### Extracted records:
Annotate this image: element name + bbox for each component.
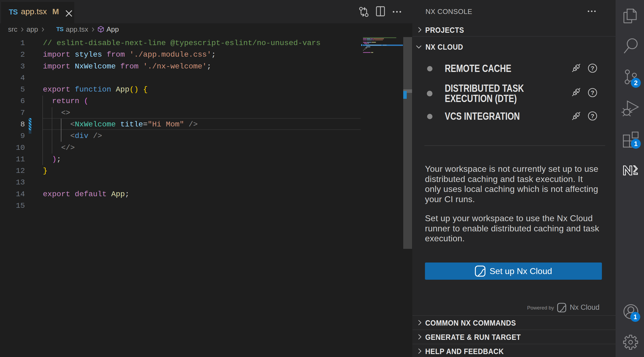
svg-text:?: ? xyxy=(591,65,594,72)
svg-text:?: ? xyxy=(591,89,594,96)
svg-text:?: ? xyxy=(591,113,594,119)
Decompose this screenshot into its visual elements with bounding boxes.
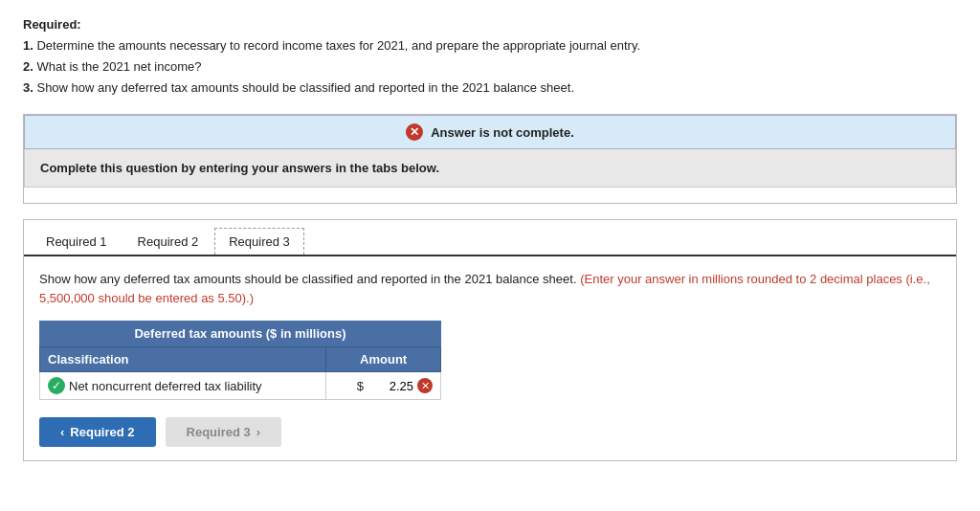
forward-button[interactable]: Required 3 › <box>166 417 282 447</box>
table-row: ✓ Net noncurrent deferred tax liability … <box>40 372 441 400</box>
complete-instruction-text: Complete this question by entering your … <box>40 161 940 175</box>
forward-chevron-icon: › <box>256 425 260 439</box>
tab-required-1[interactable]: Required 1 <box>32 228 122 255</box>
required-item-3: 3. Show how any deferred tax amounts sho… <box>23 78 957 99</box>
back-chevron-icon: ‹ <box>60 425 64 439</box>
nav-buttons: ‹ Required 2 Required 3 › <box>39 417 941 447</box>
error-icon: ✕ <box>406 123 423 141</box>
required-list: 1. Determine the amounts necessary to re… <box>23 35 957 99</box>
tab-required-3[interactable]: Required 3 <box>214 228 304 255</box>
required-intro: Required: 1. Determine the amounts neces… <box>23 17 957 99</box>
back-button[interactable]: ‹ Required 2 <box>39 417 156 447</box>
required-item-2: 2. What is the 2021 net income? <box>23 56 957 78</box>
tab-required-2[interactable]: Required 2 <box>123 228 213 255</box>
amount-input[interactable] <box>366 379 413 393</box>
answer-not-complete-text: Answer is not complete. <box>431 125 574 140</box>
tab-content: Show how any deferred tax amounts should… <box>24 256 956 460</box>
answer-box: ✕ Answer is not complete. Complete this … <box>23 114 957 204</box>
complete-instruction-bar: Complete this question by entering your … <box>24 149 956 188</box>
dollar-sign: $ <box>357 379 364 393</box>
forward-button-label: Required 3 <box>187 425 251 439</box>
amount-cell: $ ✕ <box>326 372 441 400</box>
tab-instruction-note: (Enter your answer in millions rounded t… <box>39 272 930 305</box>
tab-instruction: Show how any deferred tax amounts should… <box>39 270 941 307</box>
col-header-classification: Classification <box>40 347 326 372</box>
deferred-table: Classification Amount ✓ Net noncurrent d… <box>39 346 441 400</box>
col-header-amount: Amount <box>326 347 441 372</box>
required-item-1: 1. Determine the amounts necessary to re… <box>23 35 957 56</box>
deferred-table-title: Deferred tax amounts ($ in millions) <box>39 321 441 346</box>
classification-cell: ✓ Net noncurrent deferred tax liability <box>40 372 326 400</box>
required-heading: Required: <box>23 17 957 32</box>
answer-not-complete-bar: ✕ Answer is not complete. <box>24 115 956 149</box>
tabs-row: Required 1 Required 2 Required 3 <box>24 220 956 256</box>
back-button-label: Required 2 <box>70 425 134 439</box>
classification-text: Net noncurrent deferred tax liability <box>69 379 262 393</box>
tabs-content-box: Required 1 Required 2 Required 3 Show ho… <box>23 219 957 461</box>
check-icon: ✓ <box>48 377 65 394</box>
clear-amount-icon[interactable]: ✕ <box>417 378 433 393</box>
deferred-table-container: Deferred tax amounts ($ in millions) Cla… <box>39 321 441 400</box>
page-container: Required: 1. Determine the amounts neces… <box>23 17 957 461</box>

### What to work on:
Identify and extract each line of the listing that contains "cell".

### Exercise result:
amount-cell: $ ✕ <box>326 372 441 400</box>
classification-cell: ✓ Net noncurrent deferred tax liability <box>40 372 326 400</box>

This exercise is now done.